Tracer, 42, will earn a $73,000 annual salary. He replaces Bob Low, who is retiring Jan. 31.
Tracer was selected from four candidates who applied for the position. The East Jefferson Fire-Rescue board hired him Jan. 12.
Sheriff Tony Hernandez said he expects to name a replacement for Tracer in the next two weeks.
“This will fit him well and I wish him luck,” Hernandez said.
Tracer will take charge of the department’s fire inspection and investigation programs, as well as act as chief of facilities and apparatus maintenance.
Gordon Pomeroy, chief of East Jefferson Fire-Rescue, now acts as the default fire marshal and delegates investigations on a case-by-case basis.
The permanent fire marshal title is part of Tracer’s new position.

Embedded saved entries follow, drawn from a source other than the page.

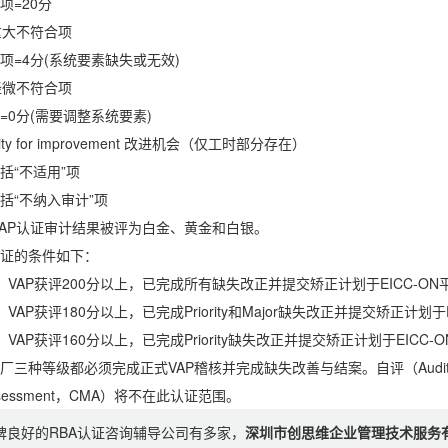
=20分
 重大不符合项
=4分(系统要素缺失或无效)
 轻微不符合项
0分(需要调整系统要素)
nity for improvement 改进机会（仅工时部分存在）
“不适用”项
“不纳入审计”项
VAP认证审计结果被评为白金、黄金和白银。
证的条件如下：
VAP获评200分以上，已完成所有缺失改正并提交矫正计划于EICC-ON
AP获评180分以上，已完成Priority和Major缺失改正并提交矫正计划于E
AP获评160分以上，已完成Priority缺失改正并提交矫正计划于EICC-
三种等级都必须完成正式VAP稽核并完成缺失改善与结案。自评（Auditee Man
Assessment，CMA）将不在此认证范围。
碑良好的RBA认证咨询辅导公司有多家，
深圳市创思维企业管理技术服务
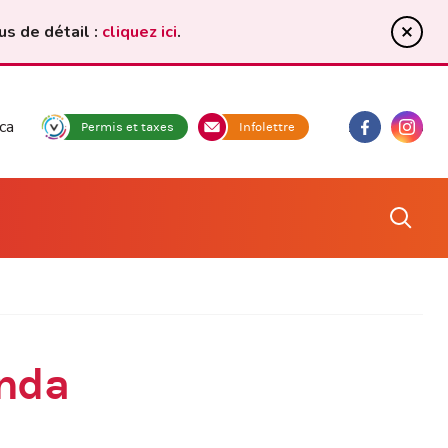
us de détail :
cliquez ici
.
ca
facebook
Instagram
Permis et taxes
Infolettre
anda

Jefferson County commissioners recently approved a new structure for the job of the fire marshal, who will work closely with the Department of Community Development and its director, Carl Smith.
Tracer also will be on the duty chief rotation, assuming a leadership role on active incidents.
In addition to his 15 years of service as a deputy, Tracer has six years of experience as a volunteer firefighter and more than 15 years of fire investigation experience, according to the fire department.
He also has attended three National Fire Academy leadership courses and is currently the president of the regional Fire Investigation Task Force, which investigates the cause of fires in Jefferson County.
He is a dive master and has assisted in water rescues, and is also a certified Marine Law Enforcement and Boating Safety instructor.
A 1991 graduate of Port Townsend High School, Tracer is married and has two school-age children.
He has always lived in Jefferson County. When he attended Olympic College, he commuted to Bremerton.
“I got into law enforcement to help people and be part of the community,” he said.